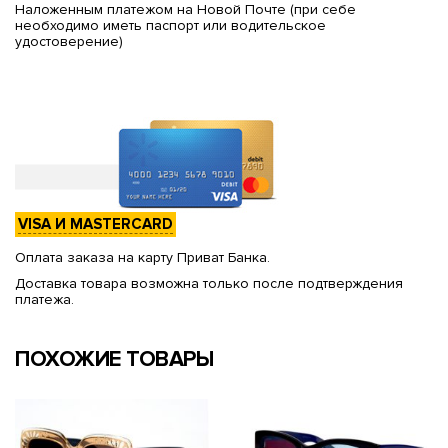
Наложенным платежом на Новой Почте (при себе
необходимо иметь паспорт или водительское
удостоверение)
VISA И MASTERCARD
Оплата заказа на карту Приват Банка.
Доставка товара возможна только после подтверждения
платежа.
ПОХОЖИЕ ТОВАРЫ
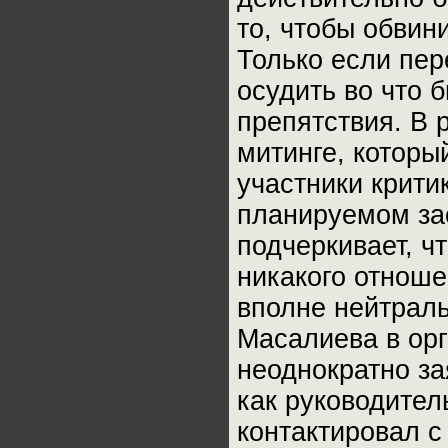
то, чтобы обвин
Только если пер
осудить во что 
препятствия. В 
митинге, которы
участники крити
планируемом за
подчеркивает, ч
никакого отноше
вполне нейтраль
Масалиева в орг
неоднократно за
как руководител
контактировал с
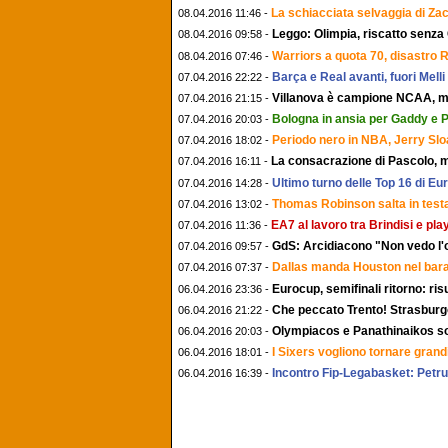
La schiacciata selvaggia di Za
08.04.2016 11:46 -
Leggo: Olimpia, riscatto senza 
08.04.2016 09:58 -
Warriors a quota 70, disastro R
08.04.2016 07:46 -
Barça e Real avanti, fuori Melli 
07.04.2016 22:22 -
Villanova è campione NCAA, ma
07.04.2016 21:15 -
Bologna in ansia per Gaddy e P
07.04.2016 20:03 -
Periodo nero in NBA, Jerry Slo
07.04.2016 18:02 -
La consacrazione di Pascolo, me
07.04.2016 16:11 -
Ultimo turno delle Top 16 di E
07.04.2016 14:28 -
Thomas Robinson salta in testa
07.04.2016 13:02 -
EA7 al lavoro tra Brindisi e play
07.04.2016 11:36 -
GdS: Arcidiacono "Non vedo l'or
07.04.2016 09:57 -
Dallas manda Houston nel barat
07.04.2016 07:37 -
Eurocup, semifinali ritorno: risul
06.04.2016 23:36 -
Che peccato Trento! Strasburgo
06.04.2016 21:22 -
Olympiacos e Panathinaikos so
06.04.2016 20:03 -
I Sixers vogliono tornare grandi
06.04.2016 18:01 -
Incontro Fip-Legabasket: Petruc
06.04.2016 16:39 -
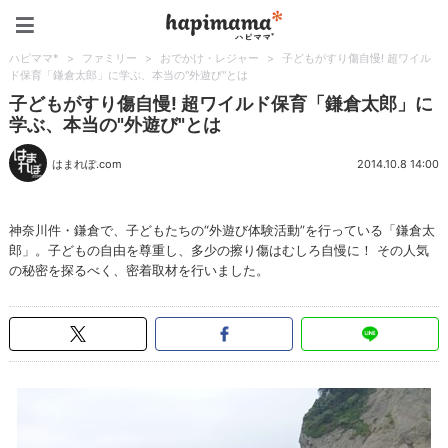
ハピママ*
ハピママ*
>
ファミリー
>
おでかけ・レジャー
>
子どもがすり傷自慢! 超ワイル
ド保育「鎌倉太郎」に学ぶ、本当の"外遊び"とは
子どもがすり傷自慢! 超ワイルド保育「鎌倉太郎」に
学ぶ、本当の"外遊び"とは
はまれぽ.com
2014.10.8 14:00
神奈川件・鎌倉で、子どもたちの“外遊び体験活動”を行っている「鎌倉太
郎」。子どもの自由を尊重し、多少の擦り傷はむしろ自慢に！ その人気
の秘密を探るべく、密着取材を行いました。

═══

▶ _What to do_: Go through the listing and copy each line with the string "子どもがすり傷自慢".

▶ _Finished task_:
子どもがすり傷自慢! 超ワイル
子どもがすり傷自慢! 超ワイルド保育「鎌倉太郎」に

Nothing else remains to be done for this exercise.